RECORDS TO USE Block Start

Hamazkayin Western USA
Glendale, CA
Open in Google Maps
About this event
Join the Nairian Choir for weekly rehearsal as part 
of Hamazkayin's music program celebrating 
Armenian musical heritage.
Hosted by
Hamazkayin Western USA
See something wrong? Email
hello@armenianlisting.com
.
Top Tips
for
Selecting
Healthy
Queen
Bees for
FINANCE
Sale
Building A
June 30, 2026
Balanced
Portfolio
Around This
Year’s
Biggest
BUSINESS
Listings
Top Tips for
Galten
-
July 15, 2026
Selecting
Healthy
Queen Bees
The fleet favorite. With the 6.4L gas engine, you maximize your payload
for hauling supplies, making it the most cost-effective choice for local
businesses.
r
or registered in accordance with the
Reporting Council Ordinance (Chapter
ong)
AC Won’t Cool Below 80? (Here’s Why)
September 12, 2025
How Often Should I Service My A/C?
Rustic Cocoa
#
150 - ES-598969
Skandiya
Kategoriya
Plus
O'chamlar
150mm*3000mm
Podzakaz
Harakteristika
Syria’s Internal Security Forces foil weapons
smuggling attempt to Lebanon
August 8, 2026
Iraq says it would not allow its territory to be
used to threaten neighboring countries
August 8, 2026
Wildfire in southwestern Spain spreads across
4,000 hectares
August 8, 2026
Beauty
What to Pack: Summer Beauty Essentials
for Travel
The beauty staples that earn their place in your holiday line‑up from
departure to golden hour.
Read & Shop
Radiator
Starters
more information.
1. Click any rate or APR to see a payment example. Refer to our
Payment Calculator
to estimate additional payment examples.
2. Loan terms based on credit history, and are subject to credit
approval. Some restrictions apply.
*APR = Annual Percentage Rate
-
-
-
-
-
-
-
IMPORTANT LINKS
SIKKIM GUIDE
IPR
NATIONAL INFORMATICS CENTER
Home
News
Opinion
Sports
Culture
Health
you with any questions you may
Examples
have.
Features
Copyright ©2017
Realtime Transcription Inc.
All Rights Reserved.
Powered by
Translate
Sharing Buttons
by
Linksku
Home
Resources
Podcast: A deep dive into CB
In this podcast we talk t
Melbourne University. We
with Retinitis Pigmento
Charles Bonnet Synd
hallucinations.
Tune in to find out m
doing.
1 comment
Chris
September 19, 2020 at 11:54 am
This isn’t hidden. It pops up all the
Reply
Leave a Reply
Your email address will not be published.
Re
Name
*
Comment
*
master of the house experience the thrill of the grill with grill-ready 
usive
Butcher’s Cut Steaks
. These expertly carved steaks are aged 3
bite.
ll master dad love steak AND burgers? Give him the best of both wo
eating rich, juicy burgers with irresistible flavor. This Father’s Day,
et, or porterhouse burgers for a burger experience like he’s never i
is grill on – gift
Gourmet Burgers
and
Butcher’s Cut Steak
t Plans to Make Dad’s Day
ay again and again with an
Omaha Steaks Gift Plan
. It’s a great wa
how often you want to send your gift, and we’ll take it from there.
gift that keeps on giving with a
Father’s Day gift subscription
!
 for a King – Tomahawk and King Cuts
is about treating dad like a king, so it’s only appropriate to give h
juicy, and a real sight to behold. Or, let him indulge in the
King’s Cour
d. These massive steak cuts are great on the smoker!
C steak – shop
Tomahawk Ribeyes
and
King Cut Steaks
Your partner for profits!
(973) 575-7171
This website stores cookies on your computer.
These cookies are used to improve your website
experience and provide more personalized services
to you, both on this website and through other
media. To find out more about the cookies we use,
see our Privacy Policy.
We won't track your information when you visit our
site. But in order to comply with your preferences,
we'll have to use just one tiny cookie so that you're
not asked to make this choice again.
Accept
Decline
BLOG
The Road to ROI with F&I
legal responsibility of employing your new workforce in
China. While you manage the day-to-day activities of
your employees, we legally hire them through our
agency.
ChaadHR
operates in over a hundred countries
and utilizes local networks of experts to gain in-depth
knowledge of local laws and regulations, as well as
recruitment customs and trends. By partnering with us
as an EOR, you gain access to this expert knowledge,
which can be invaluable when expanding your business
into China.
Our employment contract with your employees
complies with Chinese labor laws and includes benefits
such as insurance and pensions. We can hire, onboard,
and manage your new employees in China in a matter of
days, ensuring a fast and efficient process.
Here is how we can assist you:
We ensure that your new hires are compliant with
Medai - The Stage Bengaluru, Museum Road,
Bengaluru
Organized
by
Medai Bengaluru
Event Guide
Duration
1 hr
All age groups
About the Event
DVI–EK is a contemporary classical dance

RECORDS TO USE Block End

### GOAL OF THE EXERCISE
Could you find each line in the entries that contains the string "laws" and copy it?

### RESULT
knowledge of local laws and regulations, as well as
complies with Chinese labor laws and includes benefits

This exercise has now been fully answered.